«Il tribunale è baluardo fondamentale di giustizia e legalità, essenziale mettere i suoi professionisti in condizione di lavorare bene. Dalla Regione la possibilità di azioni concrete con la legge sulla collaborazione interistituzionale e il rinnovo del Patto Lavoro sicuro, il mio impegno per promuoverle»

«Il tribunale è un’istituzione fondamentale del nostro territorio, un punto di riferimento imprescindibile per rendere concreti i valori della giustizia e della legalità, per questo è nostro dovere tutelarlo e far sì che i suoi professionisti siano messi in condizione di lavorare bene». Lo ha detto Ilaria Bugetti, consigliera regionale uscente e candidata al consiglio regionale nella lista Pd alle prossime elezioni, nel pomeriggio di oggi, mercoledì 9 settembre, in occasione della visita a Prato del vicesegretario del Pd Andrea Orlando, già Ministro della Giustizia.

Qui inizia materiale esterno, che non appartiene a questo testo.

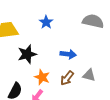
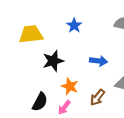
brown arrow: (67, 78) -> (97, 97), moved

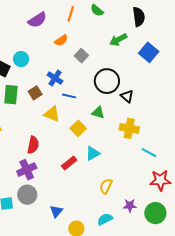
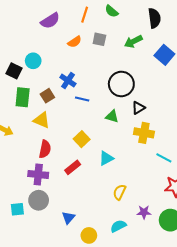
gray square: (81, 56) -> (99, 39), moved, turned -32
black triangle: (127, 96) -> (138, 108), moved, turned 48
yellow triangle: (52, 114) -> (42, 120), moved
yellow square: (78, 128) -> (82, 139), moved
red rectangle: (69, 163) -> (73, 167), moved
purple cross: (27, 170) -> (38, 174), turned 30

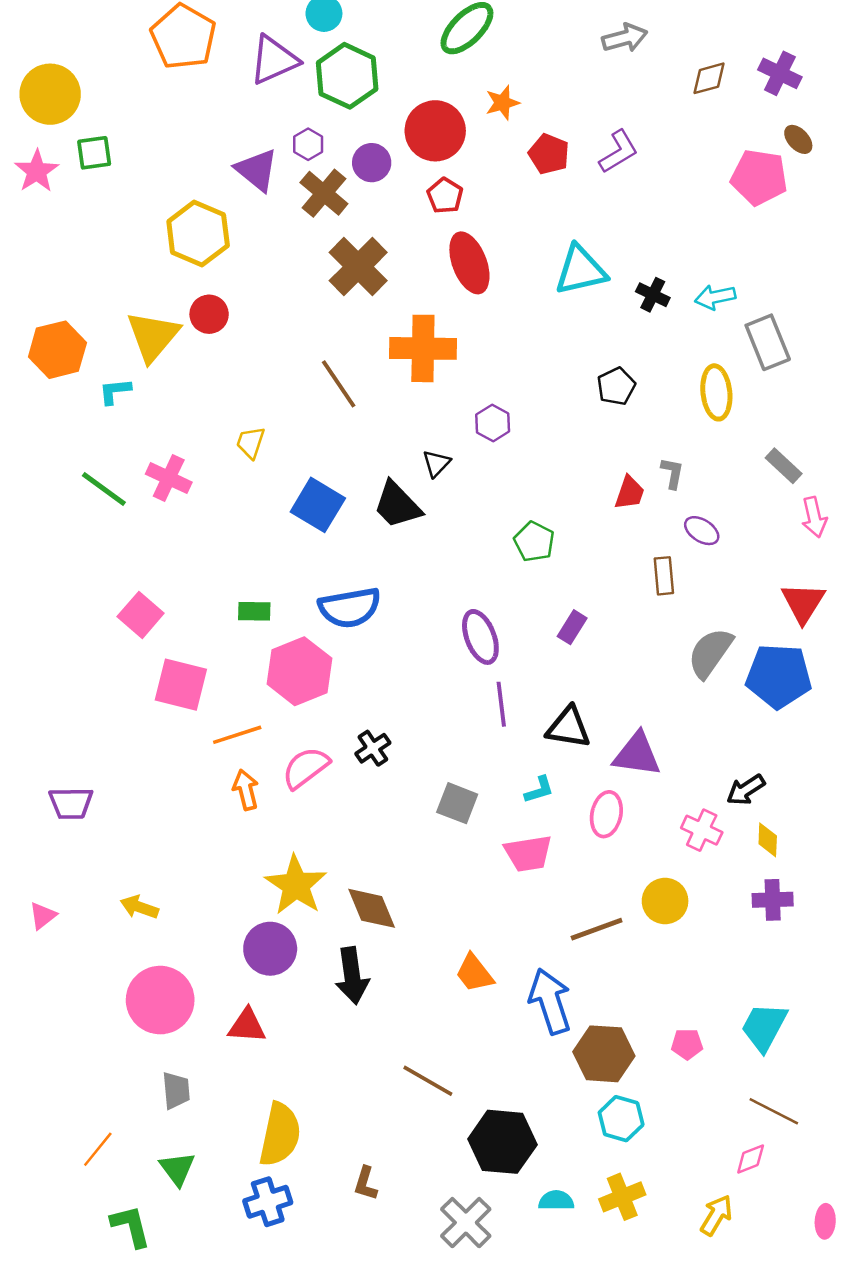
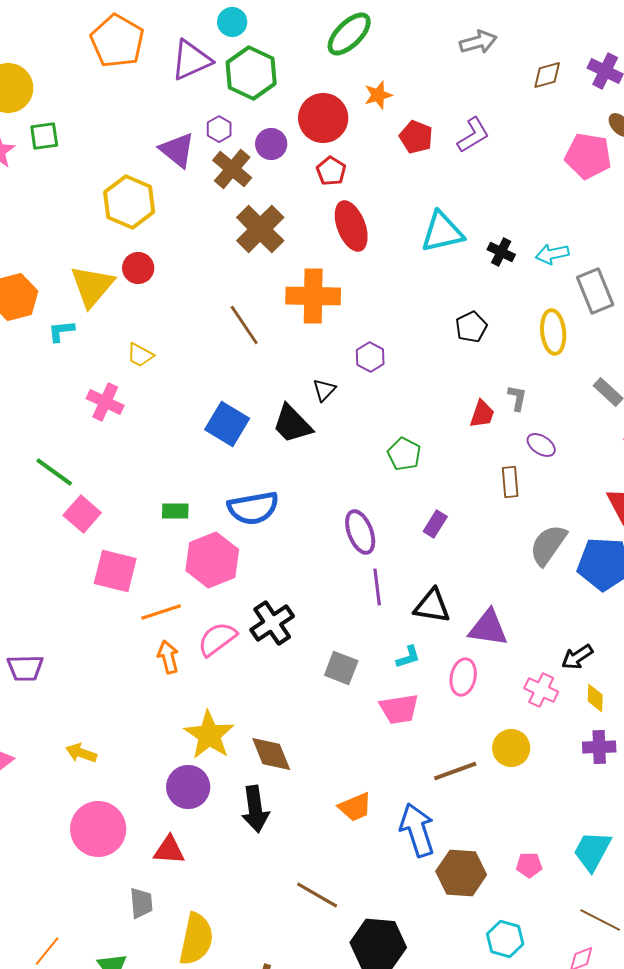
yellow trapezoid: (251, 443) -> (140, 355), moved, turned -80
green line: (104, 489) -> (54, 472), moved
black cross: (373, 748) -> (272, 623), size x1.5
orange trapezoid: (474, 973) -> (355, 807), turned -75
gray trapezoid: (176, 1090) -> (141, 903), moved
cyan hexagon: (621, 1119) -> (505, 939), moved

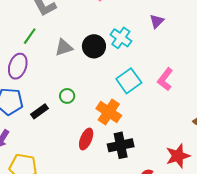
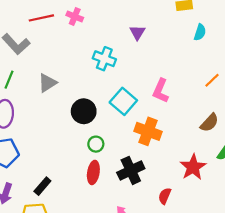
black circle: (94, 46) -> (84, 111), moved
green circle: (67, 96) -> (96, 144), moved
black rectangle: (39, 111) -> (42, 186), moved
orange cross: (109, 112) -> (148, 131), moved

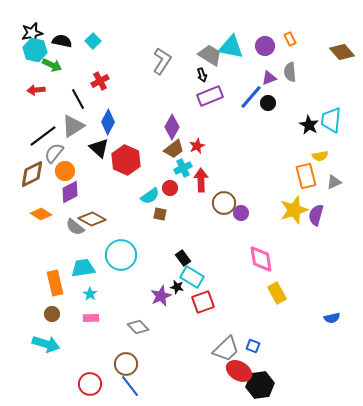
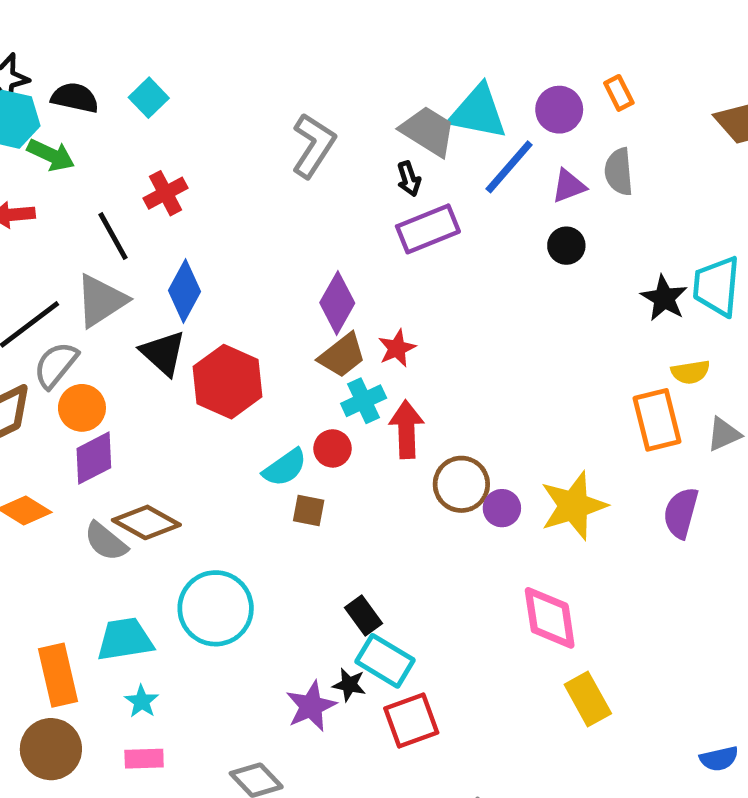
blue line: (251, 97) -> (509, 167), moved
yellow star: (294, 210) -> (574, 506), moved
brown circle: (52, 314) -> (51, 749), size x1.6

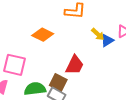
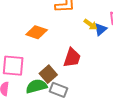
brown square: (58, 82) -> (48, 74), moved, turned 30

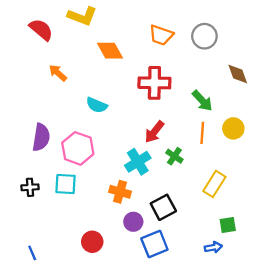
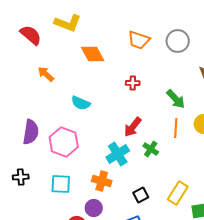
red cross: (154, 83) -> (133, 83), size x0.5
cyan square: (66, 184) -> (61, 184), moved
yellow rectangle: (214, 184) -> (178, 193), moved
black square: (163, 207) -> (141, 195), size x0.7
purple circle: (133, 222) -> (94, 208), moved

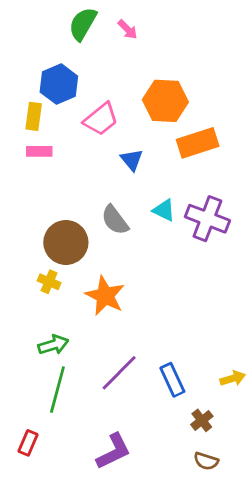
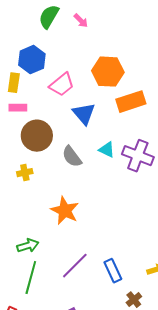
blue triangle: (132, 160) -> (84, 114), size x1.4
brown circle: (66, 242) -> (37, 136), moved
yellow cross: (49, 282) -> (25, 173), moved, turned -35

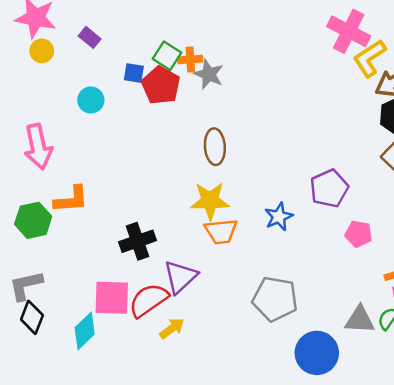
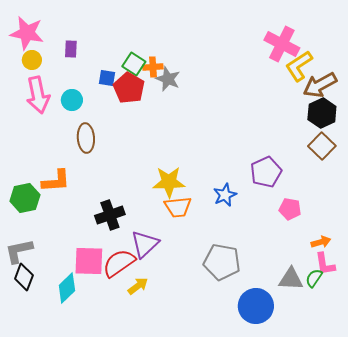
purple rectangle: (90, 37) -> (71, 49), turned 54
pink arrow: (38, 147) -> (38, 95), moved
brown ellipse: (215, 147) -> (86, 138), moved

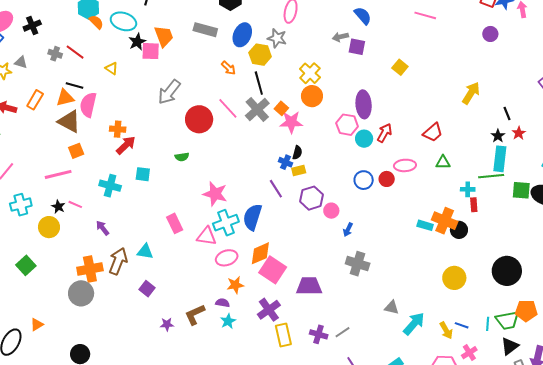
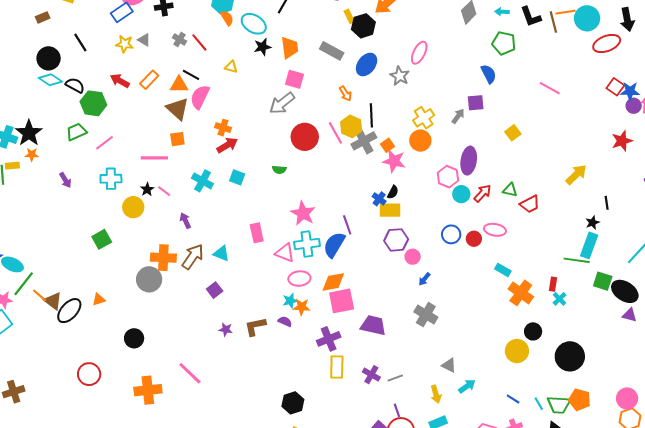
purple circle: (490, 34) -> (634, 106), moved
gray arrow: (340, 37) -> (458, 116), moved, turned 126
purple square: (357, 47) -> (476, 103), turned -30
pink square: (151, 51) -> (294, 79), moved
yellow hexagon: (260, 55) -> (351, 126), moved
yellow triangle: (112, 68) -> (231, 67), turned -32
red star: (519, 133) -> (622, 141), moved, size x1.5
green triangle: (443, 162) -> (510, 190), moved
yellow rectangle: (299, 171) -> (390, 210), size x1.5
purple line: (276, 189) -> (347, 225), moved
cyan cross: (468, 189) -> (560, 299), moved, turned 32
cyan rectangle: (425, 225) -> (503, 270), moved
black circle: (459, 230) -> (533, 331), moved
pink square: (273, 270) -> (342, 301), turned 32
cyan star: (228, 321) -> (290, 301), moved
cyan arrow: (414, 324) -> (467, 386), size x0.7
cyan line: (488, 324) -> (539, 404), turned -48
yellow arrow: (446, 330) -> (436, 394), moved

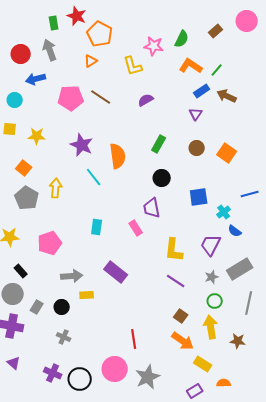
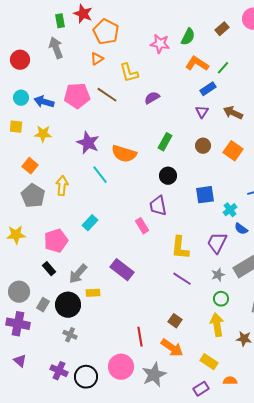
red circle: (21, 54) -> (20, 60), moved
yellow L-shape: (133, 66) -> (129, 73), moved
blue arrow: (36, 79) -> (44, 102), moved, turned 30
brown arrow: (227, 96) -> (233, 113), moved
orange semicircle: (118, 156) -> (124, 154), turned 115
cyan rectangle: (97, 227) -> (90, 223), moved, turned 35
black rectangle: (21, 271) -> (49, 269), moved
gray arrow: (72, 276) -> (78, 274), turned 135
black circle: (62, 307) -> (68, 305), size x1.6
brown square: (181, 316) -> (175, 321), moved
orange arrow: (183, 341) -> (172, 348), moved

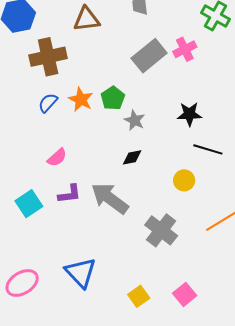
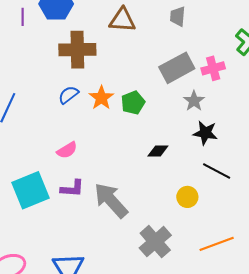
gray star: (135, 120) -> (194, 101), moved
black diamond: (132, 157) -> (158, 151), moved
cyan square: (29, 204) -> (31, 190), size x1.4

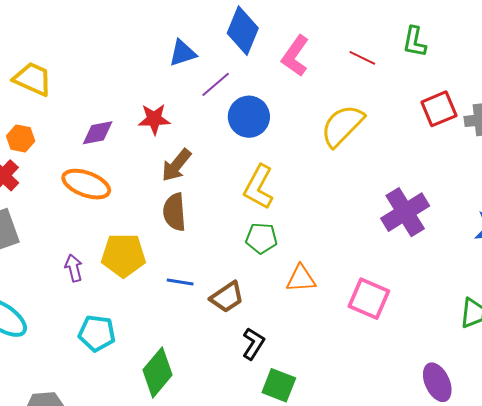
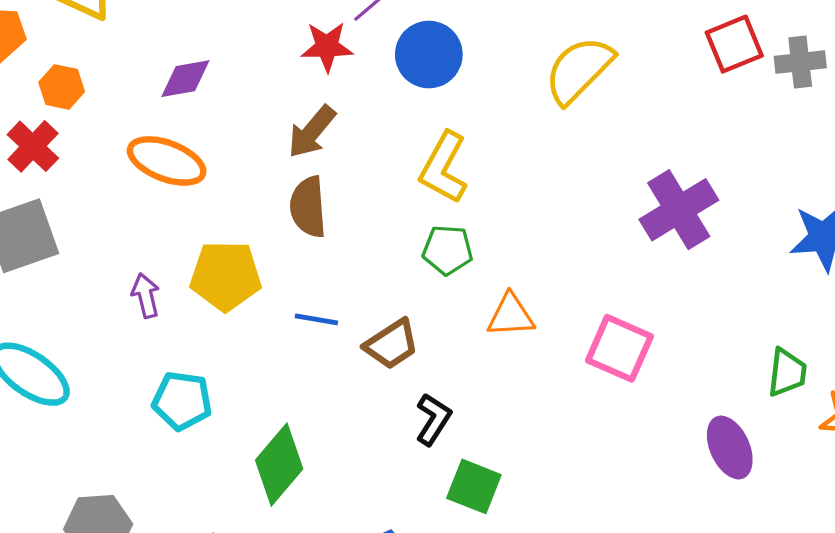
red star: (154, 119) -> (327, 47), moved
purple ellipse: (437, 382) -> (730, 447), moved

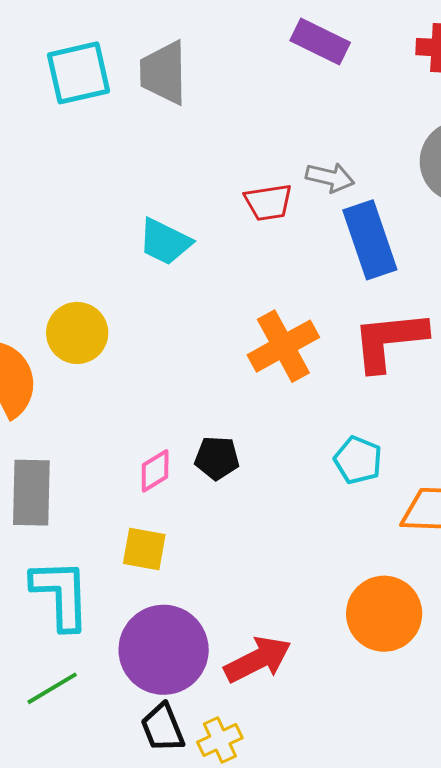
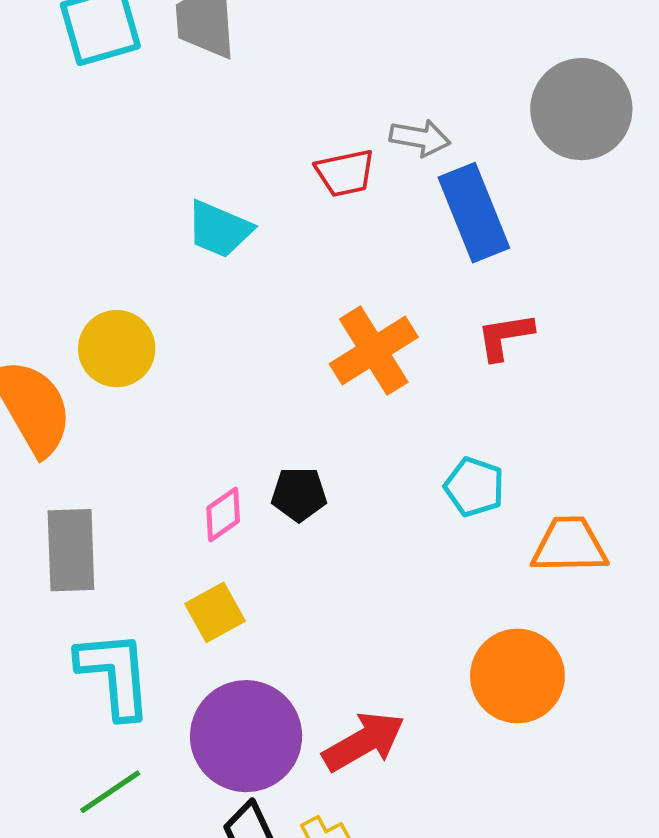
red L-shape: (389, 341) -> (505, 336), size x0.6
yellow square: (144, 549) -> (215, 612), turned -36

Orlando ha incontrato Bugetti e i cittadini alla Casa del Popolo di Coiano, dove si è tenutoun confronto – moderato dal direttore di Notizie di Prato Claudio Vannacci – su vari temi, tra cui quello della giustizia, a cui ha preso parte anche il presidente della Camera Penale di Prato Gabriele Terranova.

«Insieme ad Orlando abbiamo fatto un grande lavoro per il tribunale di Prato, che ha portato a scongiurare l’accorpamento della sezione fallimentare col tribunale di Lucca e ad un potenziamento del personale, con l’arrivo di 13 nuovi assistenti giudiziari, 6 giudici e 2 pubblici ministeri – ha ricordato Bugetti –. Lo ringrazio quindi a nome di Prato e provincia, perché applicare politiche di prossimità, che siano realmente vicine ai territori e alle loro necessità, è uno dei compiti più importanti delle istituzioni e della politica, anche (anzi soprattutto) a livelli alti, perchè è questo che significa essere al lavoro per i cittadini. È necessario proseguire con convinzione questo percorso, perché ancora molto resta da fare per il nostro tribunale, in primis per supplire alle gravi carenze d’organico – aggiunge Bugetti, che raccoglie nuovamente l’allarme lanciato nei giorni scorsi dal presidente del tribunale di Prato Francesco Gratteri –. Perchè se legalità e sicurezza sono temi a noi cari, anche in relazione alle imprese e all’economia del nostro territorio, bisogna anche far sì che queste possano essere applicate, e in tempi rapidi». «Oltre a sollecitare il Ministero della Giustizia, la Regione Toscana può mettere in atto azioni concrete: la legge regionale n. 28 del 2019 permette infatti, tramite forme di collaborazione interistituzionale, di distaccare personale dell’ente nelle procure e nei tribunali, mentre il rinnovo del Patto Lavoro sicuro (uno dei primi progetti che a mio avviso dovremo rifinanziare con la nuova legislatura) porterebbe con sé l’assunzione di alcuni nuovi addetti per il tribunale. È mia intenzione promuovere questi due strumenti, lavorando affinché il primo (la legge regionale) venga applicato e il secondo (il Patto Lavoro sicuro) sia rinnovato».